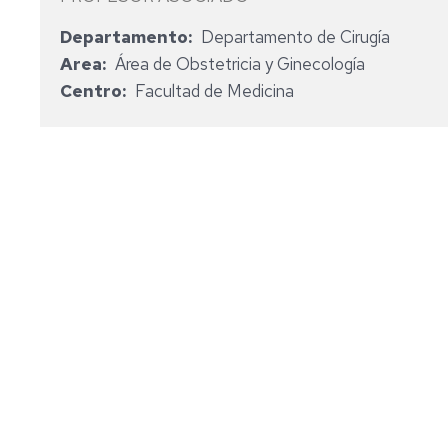
MEDICINA
INGENIERÍA
Departamento
Departamento de Cirugía
BIOMÉDICA
ÁREAS
MÁSTER
Area
Área de Obstetricia y Ginecología
UNIVERSITARIO
GRADO
PERSONAL
Centro
Facultad de Medicina
EN
EN
DOCENTE
INGENIERÍA
MEDICINA
E
BIOMÉDICA
INVESTIGADOR
GRADO
EN
PERSONAL
ODONTOLOGÍA
DE
ADMINISTRACIÓN
Y
GRADO
SERVICIOS
EN
ÓPTICA
Y
OPTOMETRÍA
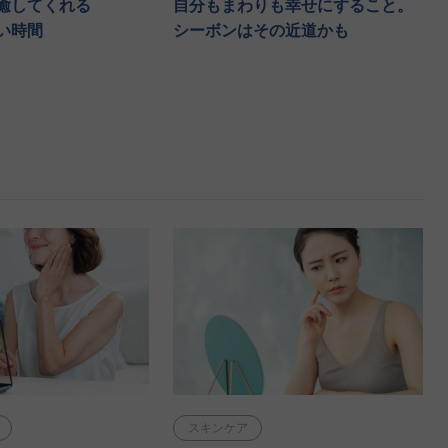
癒してくれる
自分もまわりも幸せにすること。
い時間
シーボンはその近道かも
スキンケア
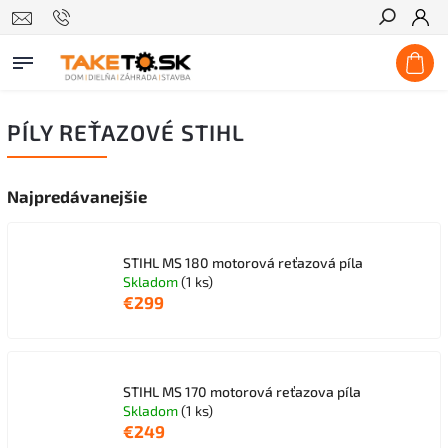
Hľadať
PÍLY REŤAZOVÉ STIHL
Najpredávanejšie
STIHL MS 180 motorová reťazová píla
Skladom
(1 ks)
€299
STIHL MS 170 motorová reťazova píla
Skladom
(1 ks)
€249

-------

Although the records hold pictures, return only what remains, word for word.

Your response>
MEDICINA
INGENIERÍA
Departamento
Departamento de Cirugía
BIOMÉDICA
ÁREAS
MÁSTER
Area
Área de Obstetricia y Ginecología
UNIVERSITARIO
GRADO
PERSONAL
Centro
Facultad de Medicina
EN
EN
DOCENTE
INGENIERÍA
MEDICINA
E
BIOMÉDICA
INVESTIGADOR
GRADO
EN
PERSONAL
ODONTOLOGÍA
DE
ADMINISTRACIÓN
Y
GRADO
SERVICIOS
EN
ÓPTICA
Y
OPTOMETRÍA
癒してくれる
自分もまわりも幸せにすること。
い時間
シーボンはその近道かも
スキンケア
Hľadať
PÍLY REŤAZOVÉ STIHL
Najpredávanejšie
STIHL MS 180 motorová reťazová píla
Skladom
(1 ks)
€299
STIHL MS 170 motorová reťazova píla
Skladom
(1 ks)
€249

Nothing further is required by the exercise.